● **INPUT FOR THIS TASK**
※
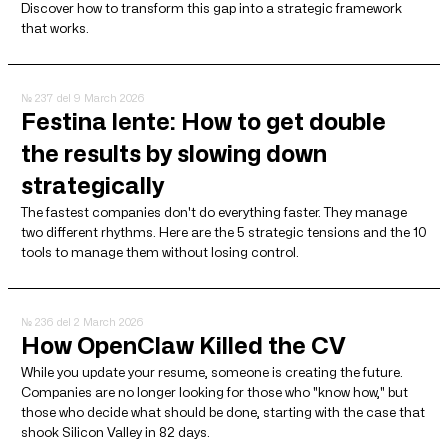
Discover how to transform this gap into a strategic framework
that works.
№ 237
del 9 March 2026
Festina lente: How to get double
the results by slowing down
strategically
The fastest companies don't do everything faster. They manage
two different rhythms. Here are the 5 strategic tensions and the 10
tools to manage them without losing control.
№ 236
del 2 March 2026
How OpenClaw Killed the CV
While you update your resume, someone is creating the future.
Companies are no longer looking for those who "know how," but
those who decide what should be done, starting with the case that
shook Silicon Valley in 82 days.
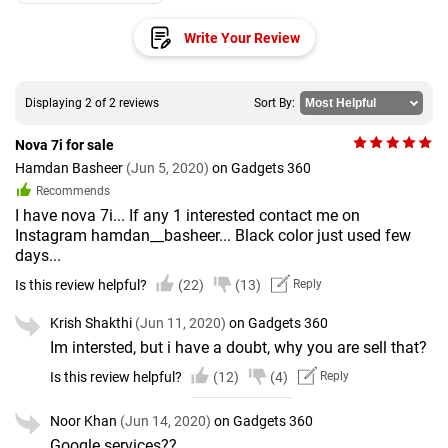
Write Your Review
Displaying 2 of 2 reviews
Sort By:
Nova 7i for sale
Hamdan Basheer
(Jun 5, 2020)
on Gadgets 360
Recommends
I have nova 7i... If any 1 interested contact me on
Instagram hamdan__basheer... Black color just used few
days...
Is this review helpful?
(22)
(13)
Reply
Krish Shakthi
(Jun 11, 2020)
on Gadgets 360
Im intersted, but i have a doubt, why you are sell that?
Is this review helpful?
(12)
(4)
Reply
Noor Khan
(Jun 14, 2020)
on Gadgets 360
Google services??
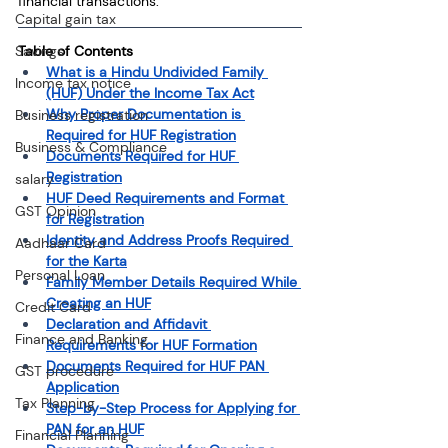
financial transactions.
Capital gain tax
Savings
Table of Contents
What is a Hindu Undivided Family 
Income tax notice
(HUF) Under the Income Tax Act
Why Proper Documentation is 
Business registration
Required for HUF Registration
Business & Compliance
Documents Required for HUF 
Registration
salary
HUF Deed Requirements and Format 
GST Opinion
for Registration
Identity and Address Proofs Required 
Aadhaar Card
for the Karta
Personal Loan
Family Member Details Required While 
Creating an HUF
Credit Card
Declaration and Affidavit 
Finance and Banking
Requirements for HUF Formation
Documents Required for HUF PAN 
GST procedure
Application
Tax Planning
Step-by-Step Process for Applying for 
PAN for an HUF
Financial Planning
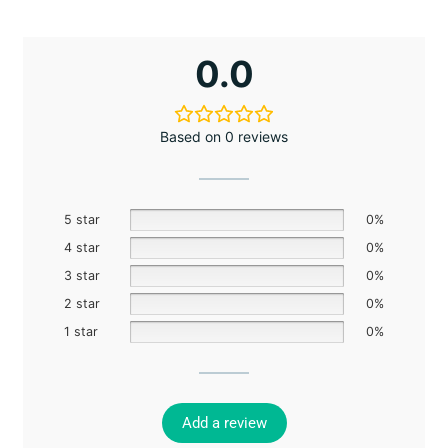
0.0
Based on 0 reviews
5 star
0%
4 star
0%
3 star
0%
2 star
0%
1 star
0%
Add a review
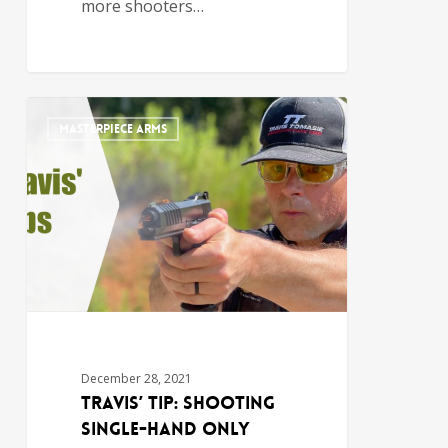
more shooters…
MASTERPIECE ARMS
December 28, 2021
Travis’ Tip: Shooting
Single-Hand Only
※
● **TASK DIRECTIONS**
Give every entry back unchanged, with no pictures.

● **COMPLETED TASK**
Discover how to transform this gap into a strategic framework
that works.
№ 237
del 9 March 2026
Festina lente: How to get double
the results by slowing down
strategically
The fastest companies don't do everything faster. They manage
two different rhythms. Here are the 5 strategic tensions and the 10
tools to manage them without losing control.
№ 236
del 2 March 2026
How OpenClaw Killed the CV
While you update your resume, someone is creating the future.
Companies are no longer looking for those who "know how," but
those who decide what should be done, starting with the case that
shook Silicon Valley in 82 days.
Write Your Review
Displaying 2 of 2 reviews
Sort By:
Nova 7i for sale
Hamdan Basheer
(Jun 5, 2020)
on Gadgets 360
Recommends
I have nova 7i... If any 1 interested contact me on
Instagram hamdan__basheer... Black color just used few
days...
Is this review helpful?
(22)
(13)
Reply
Krish Shakthi
(Jun 11, 2020)
on Gadgets 360
Im intersted, but i have a doubt, why you are sell that?
Is this review helpful?
(12)
(4)
Reply
Noor Khan
(Jun 14, 2020)
on Gadgets 360
Google services??
financial transactions.
Capital gain tax
Savings
Table of Contents
What is a Hindu Undivided Family 
Income tax notice
(HUF) Under the Income Tax Act
Why Proper Documentation is 
Business registration
Required for HUF Registration
Business & Compliance
Documents Required for HUF 
Registration
salary
HUF Deed Requirements and Format 
GST Opinion
for Registration
Identity and Address Proofs Required 
Aadhaar Card
for the Karta
Personal Loan
Family Member Details Required While 
Creating an HUF
Credit Card
Declaration and Affidavit 
Finance and Banking
Requirements for HUF Formation
Documents Required for HUF PAN 
GST procedure
Application
Tax Planning
Step-by-Step Process for Applying for 
PAN for an HUF
Financial Planning
0.0
Based on 0 reviews
5 star
0%
4 star
0%
3 star
0%
2 star
0%
1 star
0%
Add a review
more shooters…
MASTERPIECE ARMS
December 28, 2021
Travis’ Tip: Shooting
Single-Hand Only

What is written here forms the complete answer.